"First quarter underground production at the Lac des Iles mine (NYSE:LDI) was essentially on plan, however weather conditions and manpower constraints adversely affected stockpile production," president and CEO William J. Biggar.
As a result, the Toronto-based company, which owns two operating palladium mines, has taken a decision to focus on the development of production at Ontario-based Lac des Iles for the remainder of the year, prompting the slash in forecast to alleviate pressure.
"The $270-million expansion of the LDI mine is our number one priority at North American Palladium to increase future production and lower cash costs per ounce," added Biggar.
The company is hoping to achieve commerical production from a new shaft at Lac des Iles by the fourth quarter of 2012.
During the first quarter, the company narrowed its losses to $10.3 million, or six cents per share, compared to losses of $18.4 million, or 14 cents per share, in the same period last year, when its mine was still on care and maintenance.
Revenue increased to $36.7 million from $7.9 million a year earlier.
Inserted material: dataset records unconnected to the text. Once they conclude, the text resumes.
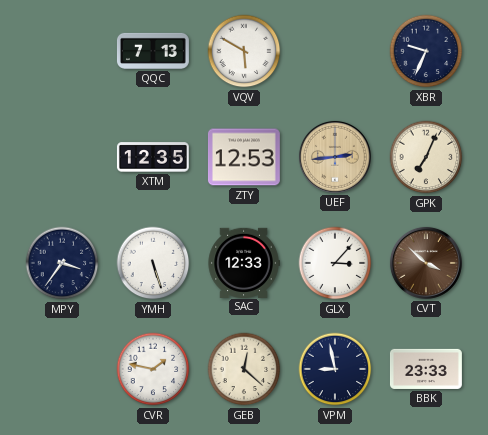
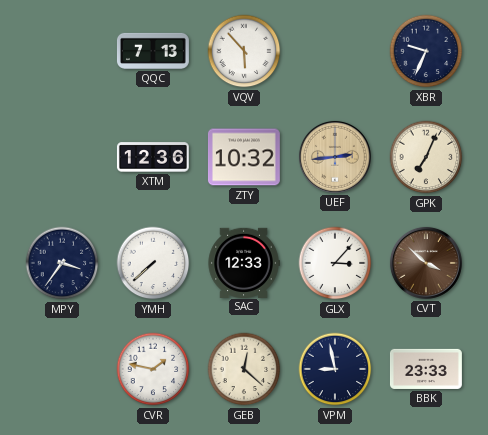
VQV: 5:50 -> 5:53
XTM: 12:35 -> 12:36
ZTY: 12:53 -> 10:32
YMH: 5:27 -> 7:38
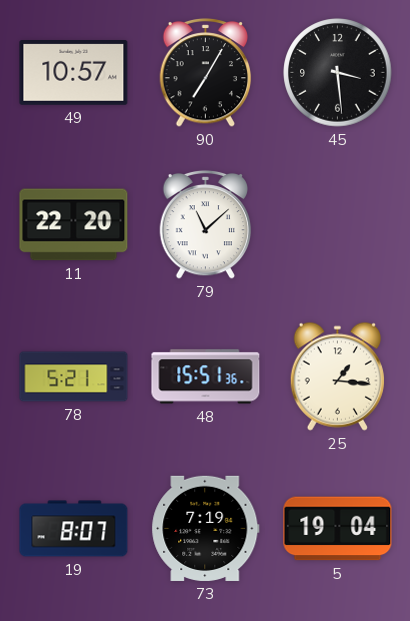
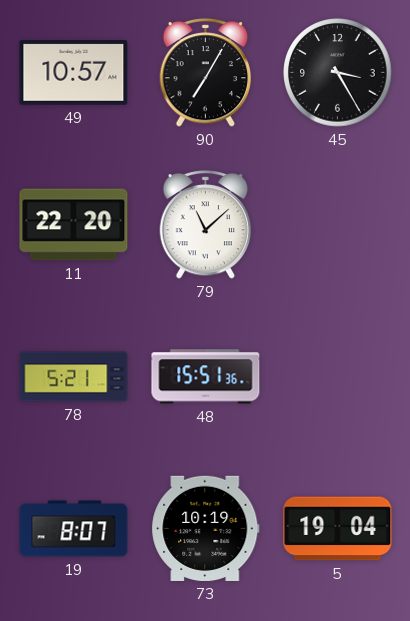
45: 3:29 -> 3:25
25: 1:16 -> none
73: 7:19 -> 10:19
North American Palladium produced 30,661 ounces of payable palladium from Lac des Iles, at total cash costs, net of byproduct credits, of US$519 per ounce, compared to planned cash costs of US$458 per ounce.
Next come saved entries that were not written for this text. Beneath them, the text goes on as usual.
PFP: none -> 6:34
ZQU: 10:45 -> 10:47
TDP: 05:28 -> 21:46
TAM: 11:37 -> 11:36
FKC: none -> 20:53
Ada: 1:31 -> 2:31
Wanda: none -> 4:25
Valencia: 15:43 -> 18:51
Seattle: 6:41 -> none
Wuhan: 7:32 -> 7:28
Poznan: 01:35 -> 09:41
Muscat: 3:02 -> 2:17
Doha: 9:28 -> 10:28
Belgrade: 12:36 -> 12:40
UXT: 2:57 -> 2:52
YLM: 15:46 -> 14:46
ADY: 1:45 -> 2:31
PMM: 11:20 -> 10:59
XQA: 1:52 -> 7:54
The company's Sleeping Giant palladium mine, located in Quebec, also posted a shortfall in production and higher cash costs, reflective of the challenges in hiring skilled employees, it said.
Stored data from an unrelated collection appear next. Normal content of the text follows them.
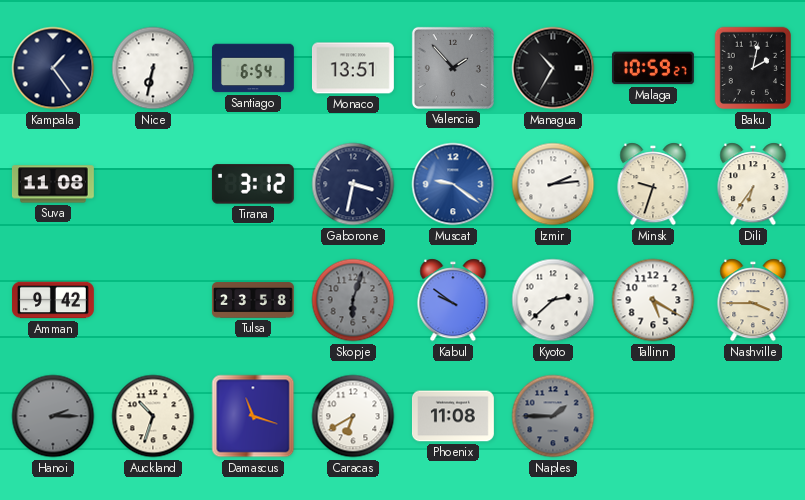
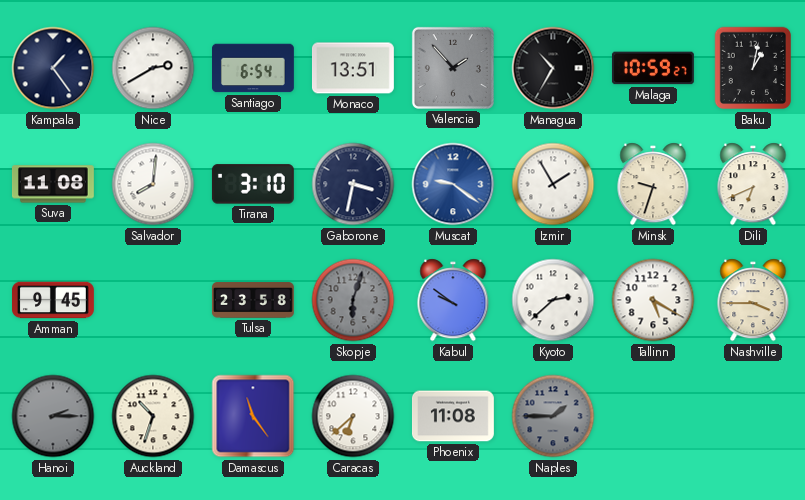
Nice: 6:32 -> 2:40
Baku: 2:02 -> 1:02
Salvador: none -> 8:01
Tirana: 3:12 -> 3:10
Izmir: 2:14 -> 1:55
Dili: 6:36 -> 6:41
Amman: 9:42 -> 9:45
Damascus: 11:18 -> 11:24
Caracas: 6:40 -> 6:38
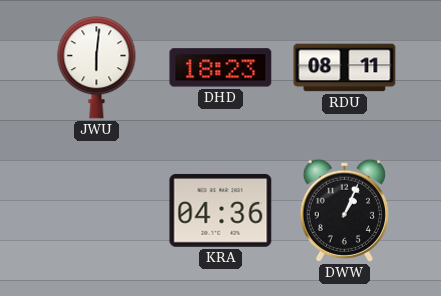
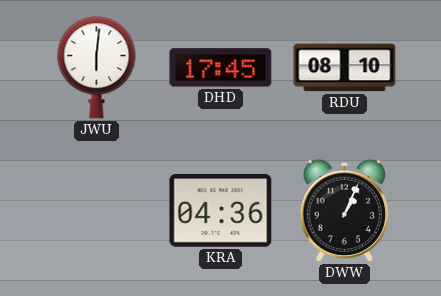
DHD: 18:23 -> 17:45
RDU: 08:11 -> 08:10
"At Sleeping Giant, the industry-wide labour challenges continue to impede production growth.
"Accordingly management has revised the mine's 2011 production profile and implemented a plan to reduce operating costs with the objective of achieving break-even operating cash flow for the balance of the year, during which time the shaft deepening and mill expansion will be completed," Biggar continued.
The $7-million expansion of Sleeping Giant's mill, from 900 tonnes per day to 1,250 tonnes per day, began during the quarter, and is expected to be completed at the end of the third quarter.
North American Palladium also owns the Vezza gold project, located near Sleeping Giant, which is currently being developed through surface and underground exploration. A production decision on Vezza is anticipated by year-end.
Shares of the company sunk to close at $4.18 on Tuesday.